Growing human, perfectly matching organs inside a pig and then transplanting them into humans is not a new idea - it may revolutionize medicine - but a new discovery may also allow pig tissue to be transplanted directly into humans. The research in the Journal of Leukocyte Biology may lead to filling the short term lack of organs for human transplantation. 

Altering or overexpressing the human programmed death ligand-1 (PD-L1) molecule in the endothelial cells of pig arteries reduced the conditions that lead to rejection, it says. This strongly suggests that successful Xenotransplantation means humans could receive altered porcine organs with fewer complications.

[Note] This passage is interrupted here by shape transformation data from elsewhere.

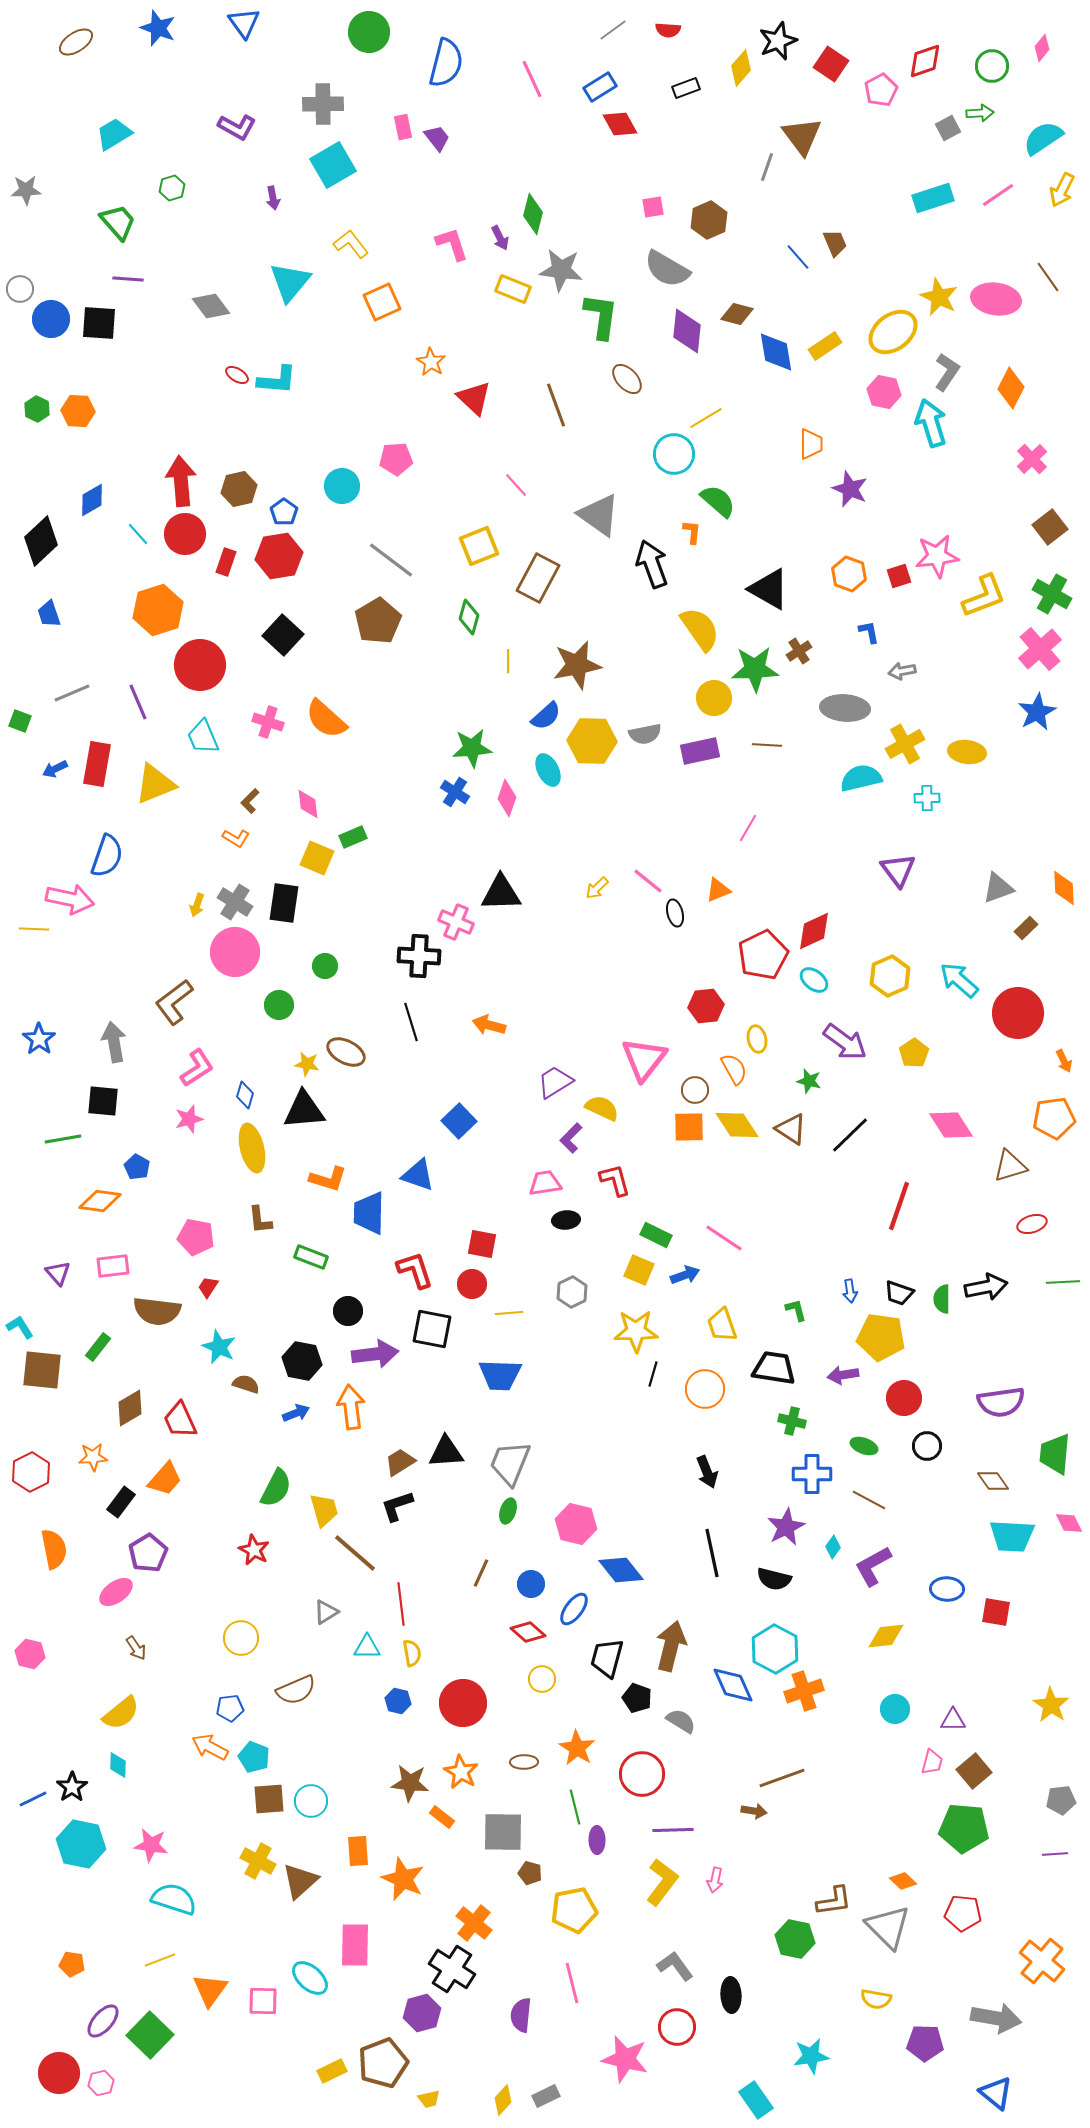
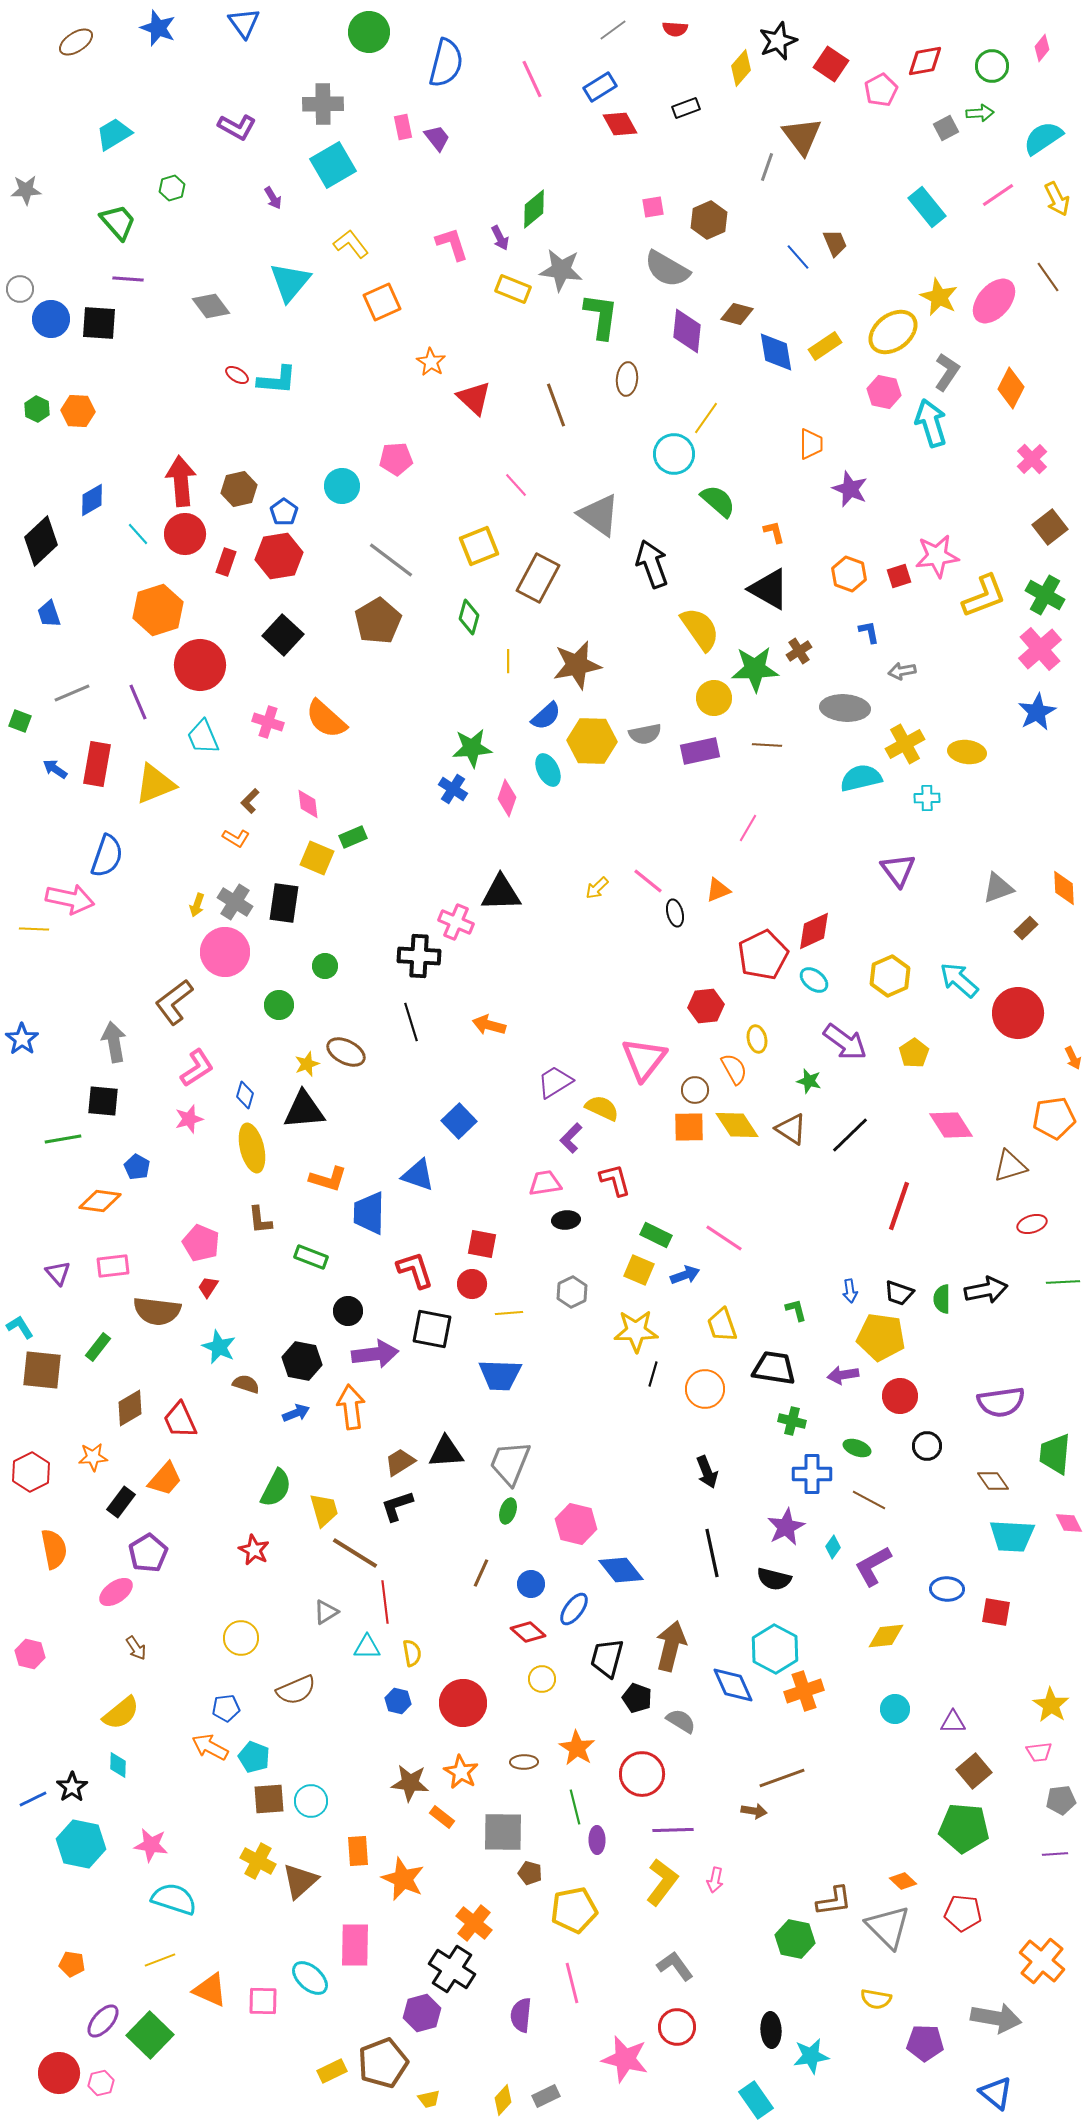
red semicircle at (668, 30): moved 7 px right, 1 px up
red diamond at (925, 61): rotated 9 degrees clockwise
black rectangle at (686, 88): moved 20 px down
gray square at (948, 128): moved 2 px left
yellow arrow at (1062, 190): moved 5 px left, 9 px down; rotated 52 degrees counterclockwise
purple arrow at (273, 198): rotated 20 degrees counterclockwise
cyan rectangle at (933, 198): moved 6 px left, 9 px down; rotated 69 degrees clockwise
green diamond at (533, 214): moved 1 px right, 5 px up; rotated 36 degrees clockwise
pink ellipse at (996, 299): moved 2 px left, 2 px down; rotated 57 degrees counterclockwise
brown ellipse at (627, 379): rotated 48 degrees clockwise
yellow line at (706, 418): rotated 24 degrees counterclockwise
orange L-shape at (692, 532): moved 82 px right; rotated 20 degrees counterclockwise
green cross at (1052, 594): moved 7 px left, 1 px down
blue arrow at (55, 769): rotated 60 degrees clockwise
blue cross at (455, 792): moved 2 px left, 3 px up
pink circle at (235, 952): moved 10 px left
blue star at (39, 1039): moved 17 px left
orange arrow at (1064, 1061): moved 9 px right, 3 px up
yellow star at (307, 1064): rotated 30 degrees counterclockwise
pink pentagon at (196, 1237): moved 5 px right, 6 px down; rotated 12 degrees clockwise
black arrow at (986, 1287): moved 3 px down
red circle at (904, 1398): moved 4 px left, 2 px up
green ellipse at (864, 1446): moved 7 px left, 2 px down
brown line at (355, 1553): rotated 9 degrees counterclockwise
red line at (401, 1604): moved 16 px left, 2 px up
blue pentagon at (230, 1708): moved 4 px left
purple triangle at (953, 1720): moved 2 px down
pink trapezoid at (932, 1762): moved 107 px right, 10 px up; rotated 68 degrees clockwise
orange triangle at (210, 1990): rotated 42 degrees counterclockwise
black ellipse at (731, 1995): moved 40 px right, 35 px down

To make the discovery, scientists conducted experiments using two groups of pig vascular endothelial cells. The first group was genetically engineered to express human PD-L1, while the second group was normal. When both sets of cells were exposed to human lymphocytes, lower rejection response occurred in the group with the altered gene, while higher rejection responses were seen in the normal cells.

Study results suggest that human PD-L1 could be used as a novel therapeutic agent to enhance tolerance of xenotransplants and also supports the possibility of using human PD-L1 transgenic pigs as xenotransplant donors. Using this type of genetic engineering technique could potentially overcome current challenges related to successful pig/human transplant rejection.

 "Genetically engineered pigs may someday overcome the severe donor organ shortage, and save human lives," said Qing Ding, Ph.D., co-study author from the Shanghai Institute of Immunology at the Shanghai Jiaotong University School of Medicine in Shanghai, China.